ThinkAnalytics, whose content and recommendations engine services over 150 million subscribers worldwide across more than 60 video service providers, is unveiling a new advanced data analytics platform at the CES show, which opens in Las Vegas on January 6.

For Peter Docherty, ThinkAnalytics’ Founder and CTO, the move represents a natural development for the company, since it leverages existing data assets: “We obviously are experts in the programme metadata side of things, we’ve got a good understanding of customer behaviour, we’ve got all the data on what they’re watching, recording, and purchasing, and we’ve got subscriber data about what products and packages they have. So without even considering any other data, the engine actually has a lot of data which is quite fundamental to […] understanding what’s going on from a business perspective and a marketing perspective.”

However, argues Docherty, not every customer is currently able to take advantage of such data, even when it’s available to them. “They’ve got a lot of data but they haven’t got a lot of insight and they don’t know what to do with it in order to take any actions that are going to affect the business,” he says. “To say that we know what billion recommendations were made and we know what hundreds of millions of programmes were watched – that data is there, but what does it mean?”

The company’s new Big Data analytics platform is designed to address that gap, and plugs straight into its existing Recommendations Engine, being available either on-premise, or as a software-as-a-service (SaaS) product hosted in the cloud.

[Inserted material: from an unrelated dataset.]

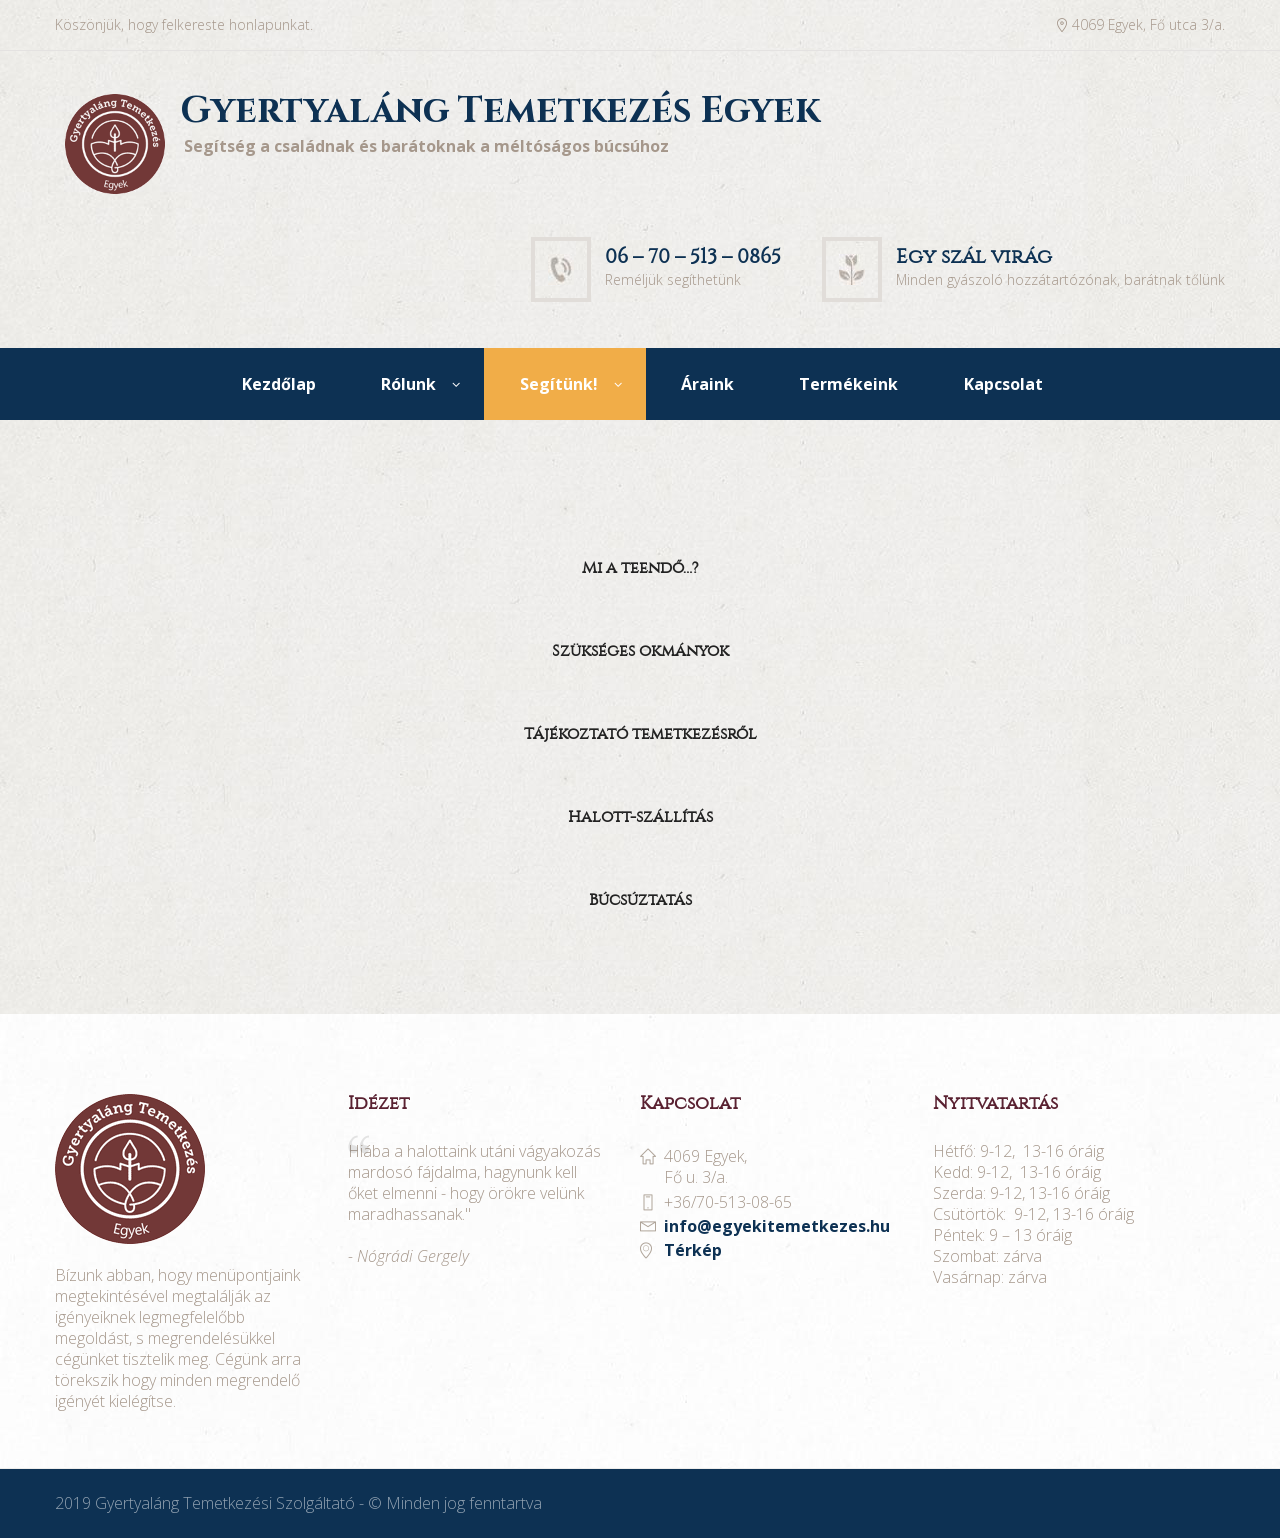 The width and height of the screenshot is (1280, 1538). What do you see at coordinates (640, 733) in the screenshot?
I see `Tájékoztató temetkezésről` at bounding box center [640, 733].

Docherty stresses that while “there’s a huge amount of analysis and insight you can get out of the data the recommendations engine has on its own,” the new analytics platform is designed to easily ingest data-sets from other sources the customer might have access to, such as network statistics – drawing conclusions, for instance, about the levels of network congestion that can cause customers to abandon viewing on-demand content.

Such insights can be generated on-the-fly if required. Docherty notes that ThinkAnalytics’ background, before recommendations, was actually as a real-time data-mining company. “We understand analysis, and what challenges there are whether doing it in batches or in real-time. You can see it from both perspectives. You might want to react very quickly to something that’s happening, or you might want to look back and say, ‘right, we’re seeing these patterns and we’re seeing them over days and months, so we’re actually going to change something from a business or operational perspective – because we now understand better what’s happening.’”

Docherty believes his most likely prospects for the new Big Data product will be existing customers: “All the customers we have on the recommendation engine could benefit from this additional insight, so they’re certainly the initial targets. We think they’re going to like this product and get a lot of benefit from it.”

Indeed, he reveals, “the customers that are thinking about this the most, we’ve already been talking to them for quite a long time about the kinds of things that they would like to see in this kind of product.”

Besides, as he points out, “if you didn’t have the engine and were trying to do this from scratch, you would have to go and put a whole programme in place to go and get all this data – the viewing data and the metadata and the subscriber data – in order to create the equivalent big data analysis tool.”

Instead, by adding the Big Data product to the existing recommendations infrastructure, “you can get going really fast and you can get a lot of value out of the system, very quickly,” while still being able to “add other data, or develop other KPIs and metrics and reports that you want to have” in the future.